Tandis que les prêtres s’affairent autour du cadavre en psalmodiant leurs prières, l’étonnement lié à la disparition du duc-roi plonge son entourage dans la consternation. Voilà des années que ceux de sa cour et de sa mesnie se reposaient sur lui, qu’ils attendaient son bon vouloir pour agir, qu’ils vivaient à travers ses désirs, ses pulsions, sa générosité sélective. Et maintenant ? Que va-t-il advenir d’eux, à présent que leur phare s’est éteint ?
Le dernier voyage
Cependant, il faut agir, respecter ses dernières volontés, avertir qui de droit. Sur-le-champ, un courrier se met en route pour la France, afin d’informer Robert Courteheuse qu’il est devenu – enfin ! se dira-t-il sans doute – le nouveau duc de Normandie, un titre qui paraît bien lourd sur les épaules de l’inconséquent aîné de Guillaume et de Mahaut. Quant au roi d’Angleterre désigné quelques jours avant l’issue fatale, Guillaume le Roux apprend le décès de son père au port de Wissant, alors qu’il allait traverser le Chenal pour rejoindre Douvres. Raison de plus pour s’embarquer dare-dare et se faire couronner avant qu’un nouveau complot saxon ne se fasse jour !

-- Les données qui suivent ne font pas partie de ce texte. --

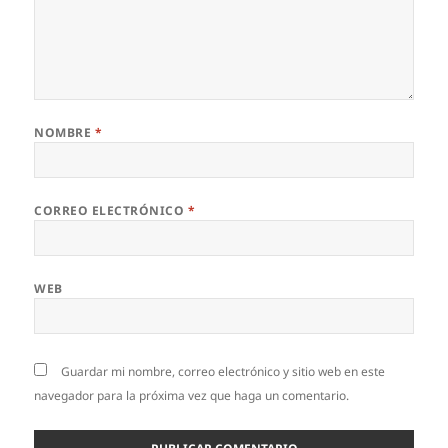
NOMBRE
*
CORREO ELECTRÓNICO
*
WEB
Guardar mi nombre, correo electrónico y sitio web en este
navegador para la próxima vez que haga un comentario.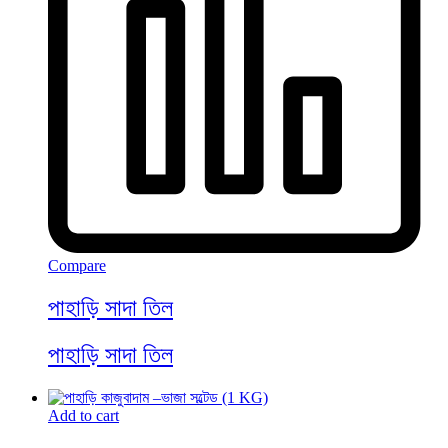
Compare
পাহাড়ি সাদা তিল
পাহাড়ি সাদা তিল
Add to cart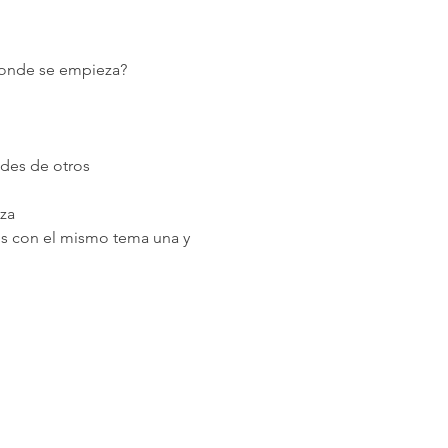
 donde se empieza?
des de otros
za
s con el mismo tema una y 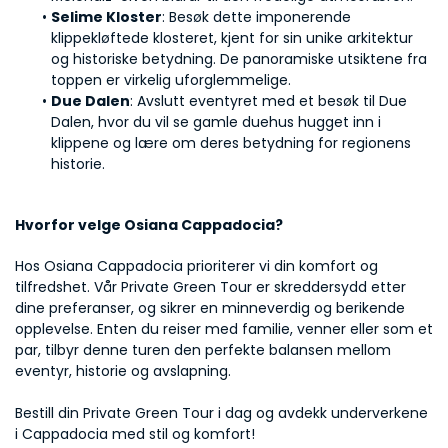
Selime Kloster
: Besøk dette imponerende 
klippekløftede klosteret, kjent for sin unike arkitektur 
og historiske betydning. De panoramiske utsiktene fra 
toppen er virkelig uforglemmelige.
Due Dalen
: Avslutt eventyret med et besøk til Due 
Dalen, hvor du vil se gamle duehus hugget inn i 
klippene og lære om deres betydning for regionens 
historie.
Hvorfor velge Osiana Cappadocia?
Hos Osiana Cappadocia prioriterer vi din komfort og 
tilfredshet. Vår Private Green Tour er skreddersydd etter 
dine preferanser, og sikrer en minneverdig og berikende 
opplevelse. Enten du reiser med familie, venner eller som et 
par, tilbyr denne turen den perfekte balansen mellom 
eventyr, historie og avslapning.
Bestill din Private Green Tour i dag og avdekk underverkene 
i Cappadocia med stil og komfort!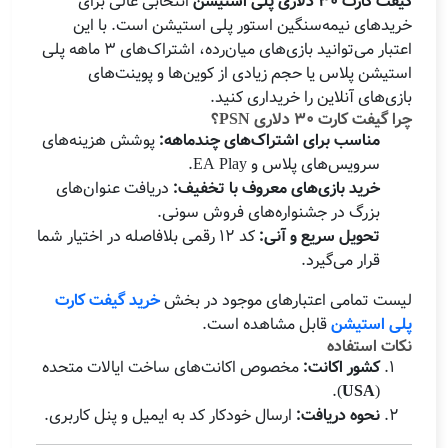
گیفت کارت ۳۰ دلاری پلی استیشن
انتخابی عالی برای
خریدهای نیمه‌سنگین استور پلی استیشن است. با این
اعتبار می‌توانید بازی‌های میان‌رده، اشتراک‌های ۳ ماهه پلی
استیشن پلاس یا حجم زیادی از کوین‌ها و پوینت‌های
بازی‌های آنلاین را خریداری کنید.
چرا گیفت کارت ۳۰ دلاری PSN؟
مناسب برای اشتراک‌های چندماهه:
پوشش هزینه‌های
سرویس‌های پلاس و EA Play.
خرید بازی‌های معروف با تخفیف:
دریافت عنوان‌های
بزرگ در جشنواره‌های فروش سونی.
تحویل سریع و آنی:
کد ۱۲ رقمی بلافاصله در اختیار شما
قرار می‌گیرد.
لیست تمامی اعتبارهای موجود در بخش
خرید گیفت کارت
پلی استیشن
قابل مشاهده است.
نکات استفاده
کشور اکانت:
مخصوص اکانت‌های ساخت ایالات متحده
).
USA
(
نحوه دریافت:
ارسال خودکار کد به ایمیل و پنل کاربری.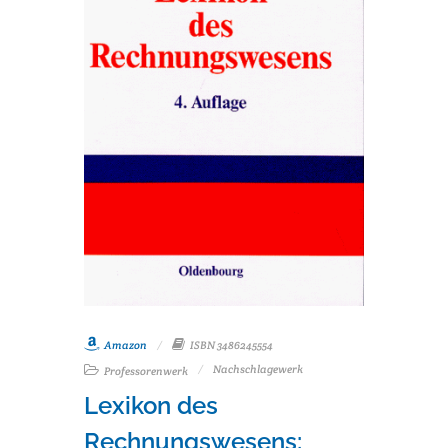
Amazon
ISBN 3486245554
Nachschlagewerk
Professorenwerk
Lexikon des
Rechnungswesens: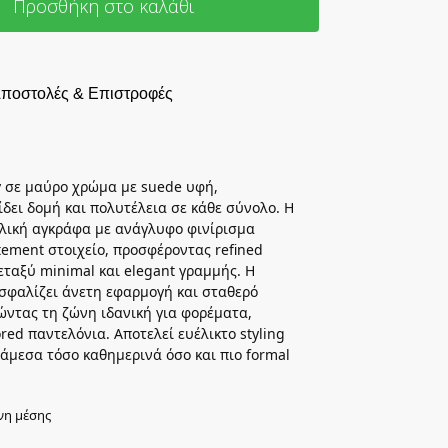
Προσθήκη στο καλάθι
ποστολές & Επιστροφές
 σε μαύρο χρώμα με suede υφή,
δει δομή και πολυτέλεια σε κάθε σύνολο. Η
λική αγκράφα με ανάγλυφο φινίρισμα
atement στοιχείο, προσφέροντας refined
εταξύ minimal και elegant γραμμής. Η
σφαλίζει άνετη εφαρμογή και σταθερό
ώντας τη ζώνη ιδανική για φορέματα,
red παντελόνια. Αποτελεί ευέλικτο styling
άμεσα τόσο καθημερινά όσο και πιο formal
νη μέσης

La triste nouvelle mettra beaucoup plus longtemps à parvenir en Italie du sud, où se trouve la mission orientale envoyée par Guillaume pour ramener de Nicée la sépulture de son père, sur le chemin de son cher duché ; en apprenant que le fils de celui qu’ils escortent est mort lui aussi, les ambassadeurs abandonnent leur funèbre chargement, et c’est là, sur une route de Calabre, que Robert le Magnifique achève son voyage de retour ; c’est là que ses restes sont perdus à tout jamais, sur cette péninsule colonisée par les Normands de Tancrède de Hauteville, pas tout à fait en terre étrangère…
Partout, règne l’agitation fébrile propre aux grands changements. On connaît bien ici et là quelques mou...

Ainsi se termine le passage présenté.